Similarly, asking a student to repeat a course despite their having taken a similar one in the past because it did not match exactly makes little sense. The use of supplementary online modules, or assessment of knowledge based on experience to bridge the gap, would be sufficient–and in fact, if the courses are close, this should not even be an issue. Yet, it is surprising how many times students are asked to repeat courses because of differences in title, and minor differences in scope.

4. Ensure flexible learning structures including accelerated programs
Presenting flexibility in timing, shorter-term lengths, and multiple starts is essential to ensure that we match the schedules and responsibilities of returning adults.

Our current semesters were based on the agrarian calendar and the concept of a credit hour was originally based on the need to devise a mechanism for pension for faculty. Advances in technology have made it possible for us to augment traditional forms of interaction and access through online/digital means, and it is critical that we use these, adopting best practices already largely implemented by the for-profit sector to afford opportunities that are not constrained by time, space or location.

Highly motivated and driven students with years of work experience could well complete tasks faster than their “traditional” counterparts. Let’s not use “time in seat” as a metric of advancement, or rather as an inadvertent means of slowing their progress to degree or completion of a credential.

5. Do not assume that financial aid is not necessary
Just because adult learners have jobs does not mean that financial aid is not necessary. Many have family responsibilities including children and aging parents. Returning to gain a degree may require cutting down on work hours, or the second job, and universities need to be aware, and cognizant of, their needs, as well as the nuances and intricacies of financial aid for those drawing a salary elsewhere. Rapid recognition of the difference and working to assist them rather than trying to use the same guidelines as those for more “traditional” students is essential.
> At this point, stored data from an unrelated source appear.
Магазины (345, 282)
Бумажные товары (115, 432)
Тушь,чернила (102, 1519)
6. Provide clarity in pathways to jobs
College is not a right-of-passage for these students. Rather, it is a means to a better future, a higher-paying job, and/or a more desirable career. Universities need to ensure that the curriculum and courses offer clear pathways to these goals and that academic knowledge is augmented by helpful career development centers and partnerships with the corporate/nonprofit sector to enable rapid progression. Universities need to enable this from Day 1, assisting in placement and career advising.
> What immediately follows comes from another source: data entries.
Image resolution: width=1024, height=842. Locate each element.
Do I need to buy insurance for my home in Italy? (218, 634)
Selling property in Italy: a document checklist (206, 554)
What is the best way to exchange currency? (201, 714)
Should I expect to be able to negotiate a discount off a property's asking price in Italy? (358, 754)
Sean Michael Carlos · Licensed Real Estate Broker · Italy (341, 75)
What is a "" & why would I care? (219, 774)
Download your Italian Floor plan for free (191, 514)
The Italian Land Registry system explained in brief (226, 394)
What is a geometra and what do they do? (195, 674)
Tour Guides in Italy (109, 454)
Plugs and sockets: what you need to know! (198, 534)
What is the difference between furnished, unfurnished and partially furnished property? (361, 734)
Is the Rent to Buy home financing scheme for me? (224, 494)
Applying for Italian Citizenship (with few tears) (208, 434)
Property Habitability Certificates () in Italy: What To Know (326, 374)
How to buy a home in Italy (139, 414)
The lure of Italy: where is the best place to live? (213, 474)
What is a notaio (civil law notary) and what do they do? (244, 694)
7. Enhance opportunities for network building
Returning students often are shy and need assistance in building networks and support systems for themselves within academic settings. Special efforts need to be made to do this, as well as to expand their horizons and opportunities through networking with alumni and corporate partners.

Universities that create a welcoming and supportive environment will not only attract this demographic but will ensure their success. These potential students are self-motivated and driven to succeed. We just need to create the systems that give adult learners a good experience, acknowledging that their presence on our campuses and in our classes adds a huge positive dimension to the educational experience of our “traditional” students due to the tremendous diversity of life and career experiences they bring.

And yes–all the steps needed to ensure their success are just as applicable to ALL our students. In fact, they are critical if we are to succeed today as we move forward in a post-pandemic world.